Peculiar Sum regarding the Reciprocal Binomial Coefficients

Hint. One may observe that $$ \frac{1}{\binom{2n}{n}}=n\int_0^1 t^{n-1}(1-t)^ndt,\qquad n\ge1, $$ giving $$ \sum_{n=0}^\infty\frac{1}{\binom{2n}{n}}=1+\int_0^1 \sum_{n=1}^\infty nt^{n-1}(1-t)^n\:dt=1+\int_0^1\frac{t-1}{\left(t^2-t+1\right)^2}dt=\frac{2}{27} \left(18+\sqrt{3} \pi \right) $$ the latter integral is classically evaluated by partial fraction decomposition.
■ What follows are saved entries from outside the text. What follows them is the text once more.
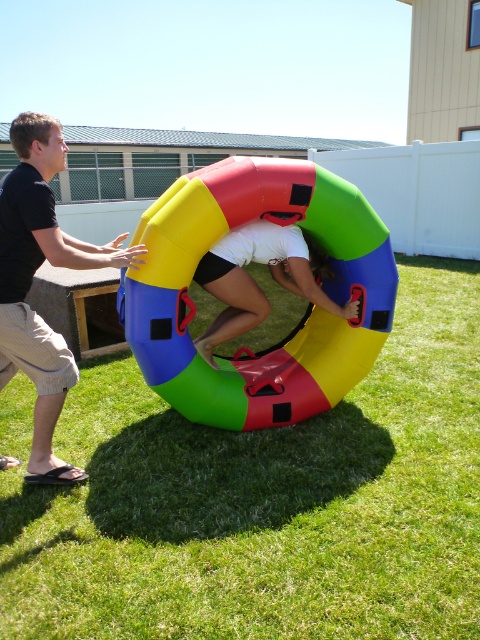 From the picture: You are a photographer trying to capture a candid shot of the black matte shirt at left and the green grass at center. Based on their positions, which object should you focus on first to ensure both are in the frame?

The black matte shirt at left should be focused on first since the green grass at center is positioned on the right side of it, allowing you to adjust the frame to include both from left to right.

You are standing in the outdoor scene and want to move from the point at coordinates point [294,200] to the point at coordinates point [113,241]. Which direction should you move in relation to the inflatable ring?

You should move away from the inflatable ring because point [294,200] is closer to the ring than point [113,241].

You are standing at the position of the man in the scene. You want to throw a small ball to the woman inside the inflatable ring. Which point, point 1 at coordinates point (61, 157) or point 2 at coordinates point (233, 244), is closer to the woman so that the ball lands near her?

Point 1 at coordinates point (61, 157) is closer to the woman inside the inflatable ring because it is closer to the camera than point 2 at coordinates point (233, 244). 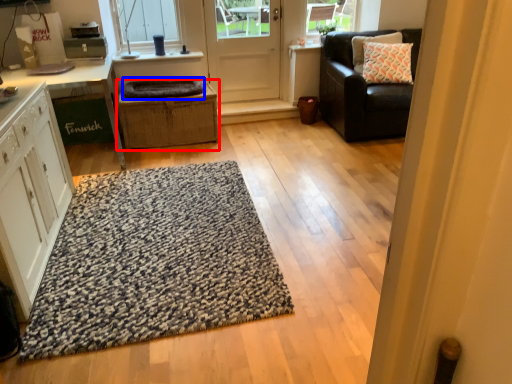 Question: Among these objects, which one is farthest to the camera, crate (highlighted by a red box) or blanket (highlighted by a blue box)?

\begin{eqnarray*} \binom{2n}{n} ^{-1} = \frac{2n+1}{2^{2n+1}} \int_{-1}^{1} (1-x^2)^n dx \end{eqnarray*} Substitute this for summand and inerchange the order of the integral and sum. \begin{eqnarray*} \int_{-1}^{1} \sum_{n=0}^{ \infty} \frac{2n+1}{2^{2n+1}} (1-x^2)^n dx &=& \frac{1}{2} \int_{-1}^{1} \left(2\frac{(\frac{1-x^2}{4})}{(1-(\frac{1-x^2}{4}))^2}+ \frac{1}{1-(\frac{1-x^2}{4})} \right) dx \\ = \int_{-1}^{1} \frac{16}{(3+x^2)^2} dx - \int_{-1}^{1} \frac{2}{(3+x^2)} dx \end{eqnarray*} Now use the standard integrals \begin{eqnarray*} \int_{-1}^{1} \frac{1}{(3+x^2)} dx = \frac{ \pi}{3 \sqrt{3}} \\ \int_{-1}^{1} \frac{1}{(3+x^2)^2} dx = \frac{ 1}{12} + \frac{ \pi}{18 \sqrt{3}} \\ \end{eqnarray*} and the result follows.